Había pasado mucho tiempo
desde que no había tenido un proyecto tan grande, desde los 12 años
aproximadamente, en ese momento aún no estaba consciente de lo que era convivir
con plenitud para lograr un objetivo, claramente. Pero ahora que he crecido y
se me ha dado esta oportunidad, fue muy impactante, me di cuenta que todo el
grupo podemos ser tan unidos como queramos, pero algunas veces lo ignorábamos,
lo cual era algo cruel.

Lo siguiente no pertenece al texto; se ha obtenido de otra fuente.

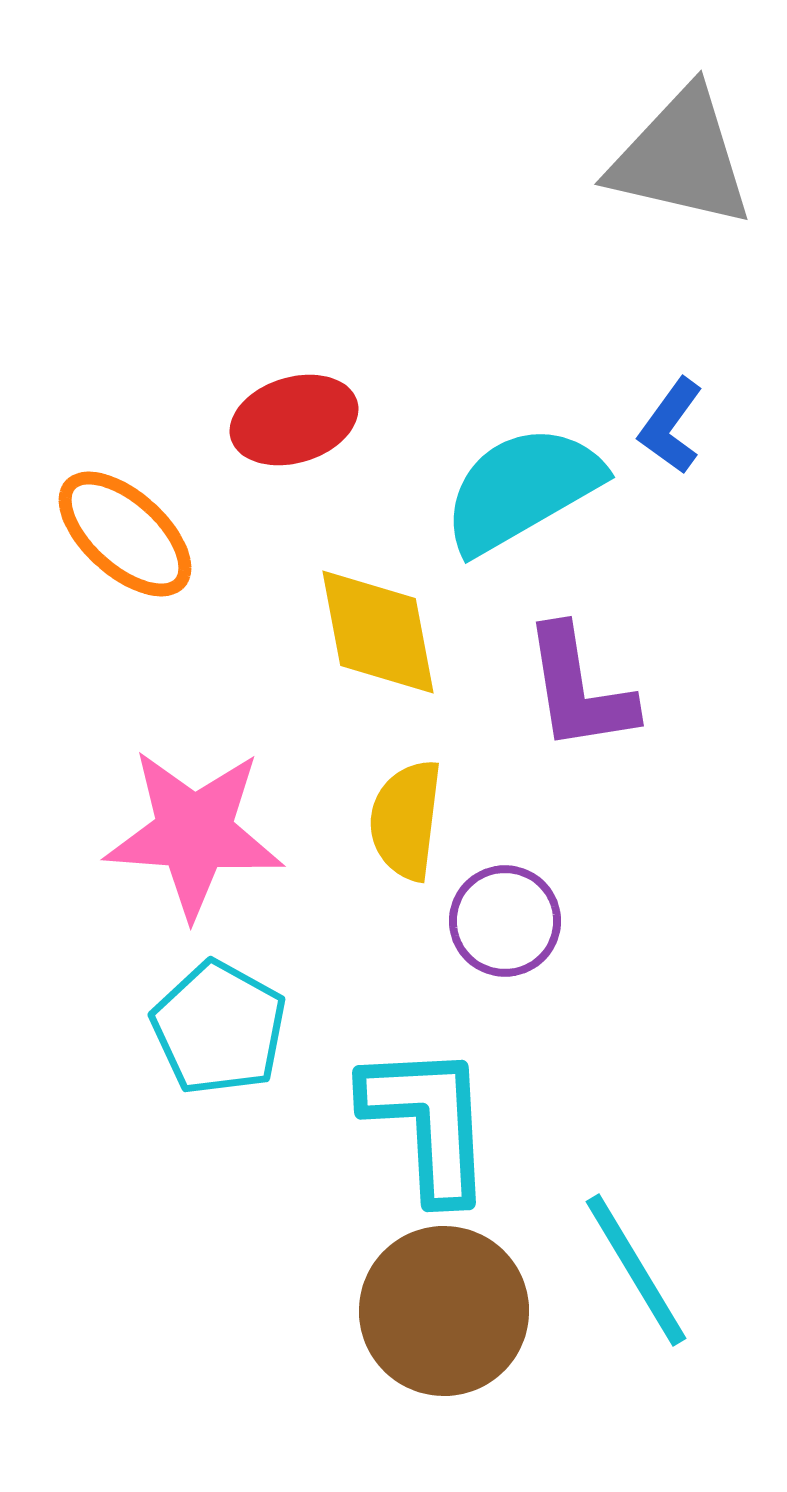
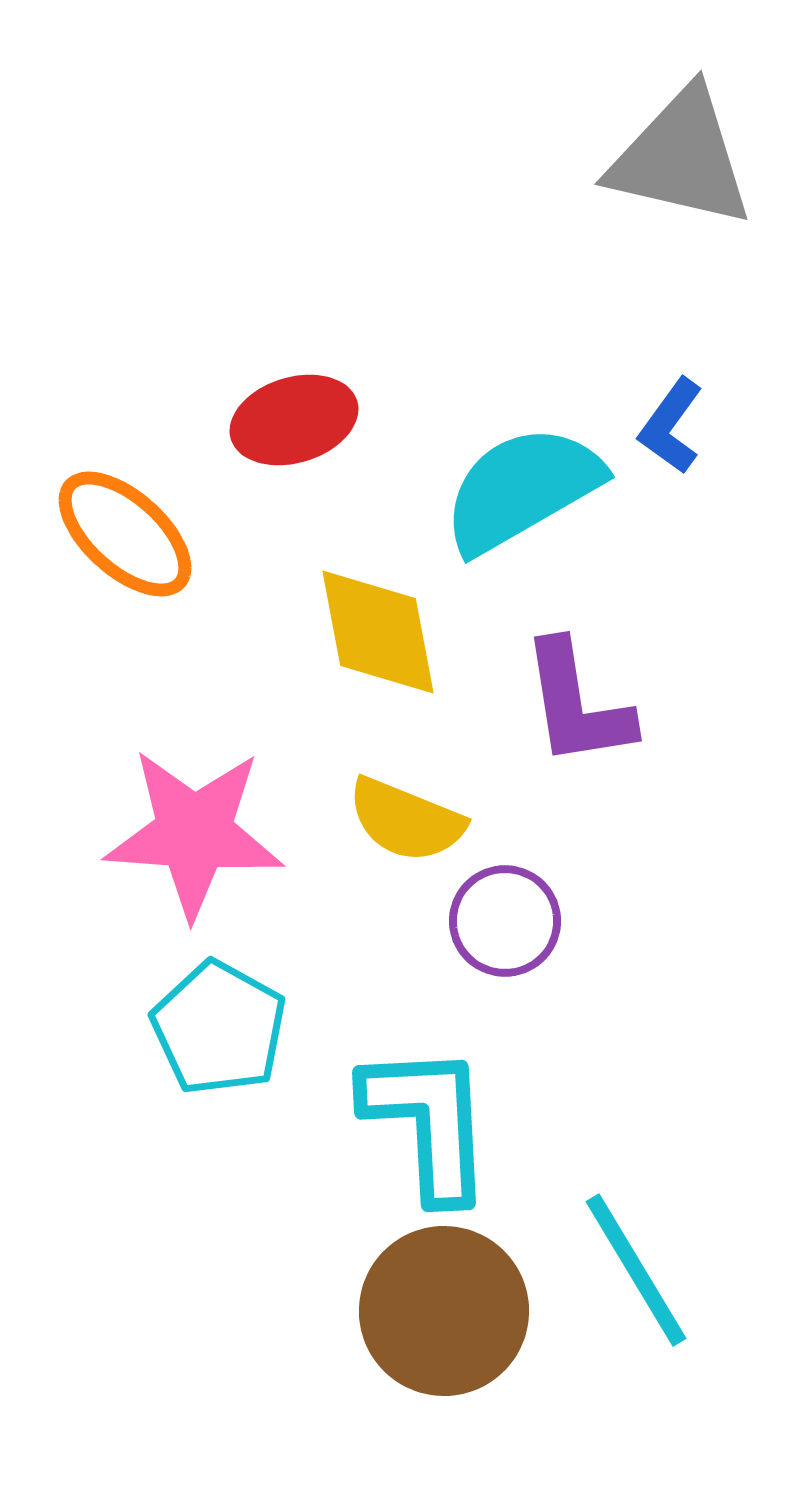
purple L-shape: moved 2 px left, 15 px down
yellow semicircle: rotated 75 degrees counterclockwise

Esta estancia en el campamento y en el parque fue lo
que detonó nuestro sentimiento de unificación, por el simple hecho de que todos
estábamos presentes por una misma razón, y queríamos que funcionara, por
supuesto que todos acabamos como muertos vivientes, cansados por haber hecho
distintas actividades en el parque de Teziutlán, pero en nuestros adentros todos
sabíamos que nada había sido en vano, que todo había sido por una buena causa.
No puedo negar la idea de
que mi pecho se aligero por aquel breve momento, que para mi gusto pareció una
eternidad agradable que se quedará grabada en la memoria, en el que estábamos
todos alrededor de la fogata, compartiendo lo que habíamos aprendido en el día,
donde hablamos de nuestros cansancios, frustraciones, alegrías, sentimientos
tan completos y llenadores, lo cual hizo darme cuenta que al día siguiente nos
sirvió como propulsor motivacional para trabajar aún más arduo, porque sabíamos
que todos nos sentíamos igual y una ayuda en ese entonces jamás se negó, nos
apoyábamos, distribuimos, convivíamos, en una perfecta armonía.
Puedo decir con certeza,
claridad y orgullo que fue una de las mejores experiencias de unificación por
la que he pasado, que todo valió la pena y espero con ansias volver a repetir
algo parecido. Una ayuda al mundo puede hacerse mejor con compañeros, pero
primero que nada tiene que empezar por voluntad propia.